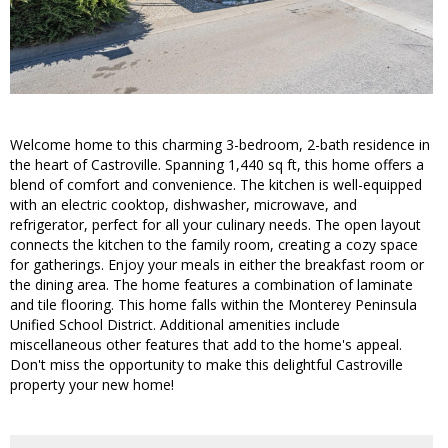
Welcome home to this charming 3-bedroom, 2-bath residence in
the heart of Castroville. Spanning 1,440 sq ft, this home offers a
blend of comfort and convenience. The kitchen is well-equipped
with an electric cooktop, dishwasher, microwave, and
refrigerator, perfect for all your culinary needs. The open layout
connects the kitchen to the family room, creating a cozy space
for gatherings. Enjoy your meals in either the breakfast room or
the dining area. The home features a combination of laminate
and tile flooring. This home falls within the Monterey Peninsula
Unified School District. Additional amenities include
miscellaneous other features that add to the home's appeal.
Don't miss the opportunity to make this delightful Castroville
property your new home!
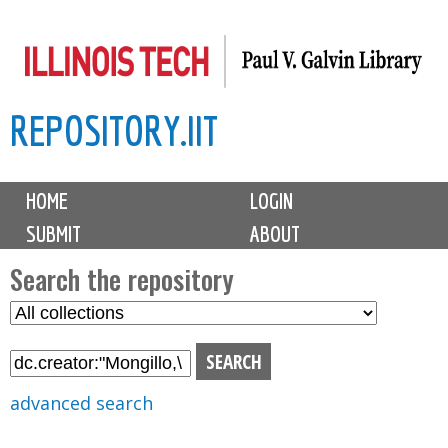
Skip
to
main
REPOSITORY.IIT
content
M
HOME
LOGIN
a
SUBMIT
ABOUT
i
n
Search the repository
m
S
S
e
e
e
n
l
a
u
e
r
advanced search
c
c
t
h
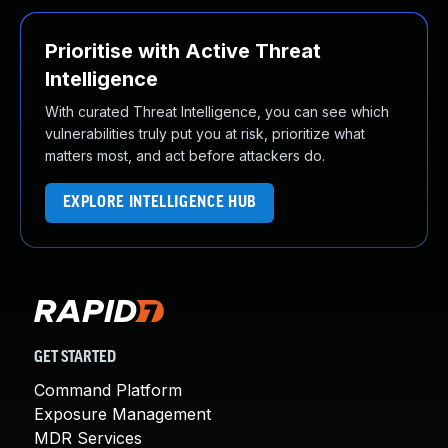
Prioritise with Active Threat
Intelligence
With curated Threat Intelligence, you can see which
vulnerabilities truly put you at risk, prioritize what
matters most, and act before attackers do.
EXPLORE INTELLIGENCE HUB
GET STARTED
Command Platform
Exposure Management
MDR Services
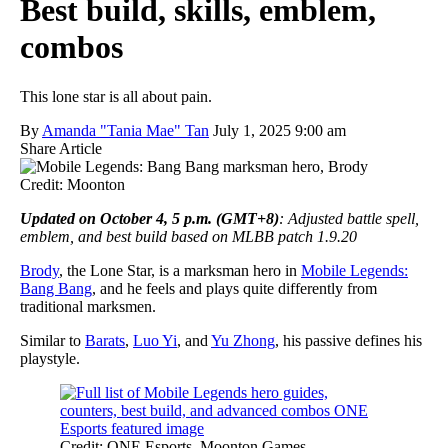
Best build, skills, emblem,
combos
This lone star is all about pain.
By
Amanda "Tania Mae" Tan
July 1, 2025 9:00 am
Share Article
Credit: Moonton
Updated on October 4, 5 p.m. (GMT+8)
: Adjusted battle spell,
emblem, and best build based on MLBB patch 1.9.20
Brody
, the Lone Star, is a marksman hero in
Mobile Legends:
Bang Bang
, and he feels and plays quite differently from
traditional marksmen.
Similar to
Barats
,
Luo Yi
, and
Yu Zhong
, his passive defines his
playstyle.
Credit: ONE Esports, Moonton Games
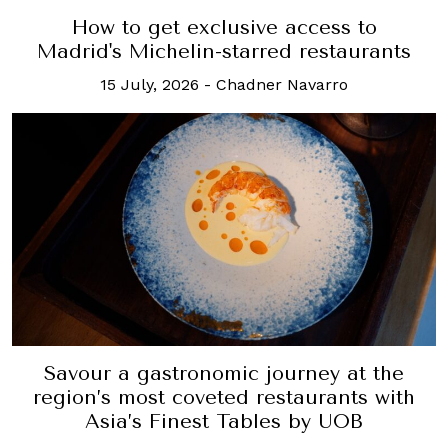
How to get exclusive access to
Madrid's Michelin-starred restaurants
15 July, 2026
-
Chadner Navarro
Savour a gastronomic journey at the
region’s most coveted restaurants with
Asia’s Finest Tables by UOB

************

_PROBLEM DESCRIPTION_:
Write out each entry exactly as given, omitting any picture.

_WRITTEN RESPONSE_:
Welcome home to this charming 3-bedroom, 2-bath residence in
the heart of Castroville. Spanning 1,440 sq ft, this home offers a
blend of comfort and convenience. The kitchen is well-equipped
with an electric cooktop, dishwasher, microwave, and
refrigerator, perfect for all your culinary needs. The open layout
connects the kitchen to the family room, creating a cozy space
for gatherings. Enjoy your meals in either the breakfast room or
the dining area. The home features a combination of laminate
and tile flooring. This home falls within the Monterey Peninsula
Unified School District. Additional amenities include
miscellaneous other features that add to the home's appeal.
Don't miss the opportunity to make this delightful Castroville
property your new home!
Skip
to
main
REPOSITORY.IIT
content
M
HOME
LOGIN
a
SUBMIT
ABOUT
i
n
Search the repository
m
S
S
e
e
e
n
l
a
u
e
r
advanced search
c
c
t
h
Prioritise with Active Threat
Intelligence
With curated Threat Intelligence, you can see which
vulnerabilities truly put you at risk, prioritize what
matters most, and act before attackers do.
EXPLORE INTELLIGENCE HUB
GET STARTED
Command Platform
Exposure Management
MDR Services
Best build, skills, emblem,
combos
This lone star is all about pain.
By
Amanda "Tania Mae" Tan
July 1, 2025 9:00 am
Share Article
Credit: Moonton
Updated on October 4, 5 p.m. (GMT+8)
: Adjusted battle spell,
emblem, and best build based on MLBB patch 1.9.20
Brody
, the Lone Star, is a marksman hero in
Mobile Legends:
Bang Bang
, and he feels and plays quite differently from
traditional marksmen.
Similar to
Barats
,
Luo Yi
, and
Yu Zhong
, his passive defines his
playstyle.
Credit: ONE Esports, Moonton Games
How to get exclusive access to
Madrid's Michelin-starred restaurants
15 July, 2026
-
Chadner Navarro
Savour a gastronomic journey at the
region’s most coveted restaurants with
Asia’s Finest Tables by UOB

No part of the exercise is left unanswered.